Он извлек шприц и постарался сконцентрироваться. Руки все еще плохо слушались его. И даже не факт, что Ханну это спасет…
Действовать пришлось по наитию. Стоило ли забирать всю ампулу? Или же адреналин чем-то разводят? Единственный, кто мог дать ответы на эти вопросы, пребывал в полнейшей отключке. Киран только мог убедиться, что из шприца вышел воздух.

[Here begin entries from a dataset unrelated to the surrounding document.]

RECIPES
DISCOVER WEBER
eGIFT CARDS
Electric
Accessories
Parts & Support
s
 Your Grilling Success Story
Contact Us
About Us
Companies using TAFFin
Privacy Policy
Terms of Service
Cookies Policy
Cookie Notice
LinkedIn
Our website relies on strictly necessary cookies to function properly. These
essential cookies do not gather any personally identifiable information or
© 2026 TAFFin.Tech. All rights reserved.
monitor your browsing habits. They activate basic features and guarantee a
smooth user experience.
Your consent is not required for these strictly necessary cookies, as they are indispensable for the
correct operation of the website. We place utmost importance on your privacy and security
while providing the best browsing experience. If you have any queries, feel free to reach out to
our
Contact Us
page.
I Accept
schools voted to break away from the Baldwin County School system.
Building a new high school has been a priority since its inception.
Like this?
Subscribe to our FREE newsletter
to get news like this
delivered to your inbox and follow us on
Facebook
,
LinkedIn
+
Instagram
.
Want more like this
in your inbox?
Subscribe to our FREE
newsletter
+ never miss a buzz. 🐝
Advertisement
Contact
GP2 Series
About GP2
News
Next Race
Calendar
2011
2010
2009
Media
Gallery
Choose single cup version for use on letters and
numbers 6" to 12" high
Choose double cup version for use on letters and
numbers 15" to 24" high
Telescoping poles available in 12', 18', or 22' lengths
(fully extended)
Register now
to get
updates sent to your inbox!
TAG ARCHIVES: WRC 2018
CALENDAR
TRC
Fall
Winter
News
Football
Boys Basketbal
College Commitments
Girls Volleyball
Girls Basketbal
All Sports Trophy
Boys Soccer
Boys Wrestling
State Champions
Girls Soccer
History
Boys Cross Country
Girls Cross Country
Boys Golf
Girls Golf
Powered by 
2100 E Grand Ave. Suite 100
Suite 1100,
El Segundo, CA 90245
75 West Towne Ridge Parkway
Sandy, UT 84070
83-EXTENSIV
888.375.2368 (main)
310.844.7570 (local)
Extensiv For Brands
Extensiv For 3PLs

Вену у Ханны сейчас найти было легко, они проступили близко к коже. Он постепенно ввел адреналин, а затем осел на пол, отстраненно глядя на них обоих. Мысли закончились. Киран начал считать про себя, и когда он дошел до двадцати семи, Ханна вдруг глубоко вздохнула. Ее обезображенное лицо начало подрагивать, и она почти открыла веки. Изо рта раздалось что-то нечленораздельное.
Надо было увозить ее в больницу. Еще неизвестно, как это все сказалось на ее пересаженном сердце. Киран подхватил ее на руки – она и не весила ничего – и отнес в машину.
– Чуть-чуть. Подожди еще немного… – сказал он, наклонившись над ней.
Ханна снова издала какой-то звук. Кажется, все же слышала и понимала его.
Киран бегом вернулся в дом, чтобы взять Эрика. Даже мысли не было его здесь бросить. Он не мог возненавидеть его или обвинить во всех грехах. Но и потакать тоже не мог. Таким был результат их слияния в Морфеоне.
Когда он поднял его, Эрик уже не дышал. Часть его, вероятно, все еще билась в нейронной паутине вместе с Ребеккой, где они будут безостановочно мучить друг друга и обвинять, пока их импринты не развеются.
* * *
Эрик не брал трубку, хотя обещал позвонить после полудня сам, чтобы согласовать даты их полета в Японию летом. Забывать про мать было не в его правилах. Несколько раз Сумире пыталась связаться со своим австралийским «сыном», как она любовно называла Кирана, но и он не брал трубку. Как и новая пассия Эрика. Они все как сговорились.
Под вечер Сумире не выдержала и выехала в сторону Гамбурга. Молчание всей троицы имело много рациональных объяснений. Молодежь чем-то увлеклась. Они могли быть на природе. Да где угодно. Но что-то внутри свербило и гнало отправиться следом. В первую очередь она была безукоризненной матерью, следовавшей своим инстинктам. В пути Сумире сделала еще пару звонков, но в ответ только шел каскад бесконечных гудков.
Около девяти вечера она добралась до дома, в котором не бывала уже много лет. Фонарей на частной дороге не было, и свет фар едва выхватывал, что впереди. В итоге она чуть не врезалась в машину сына, припаркованную поперек аллеи.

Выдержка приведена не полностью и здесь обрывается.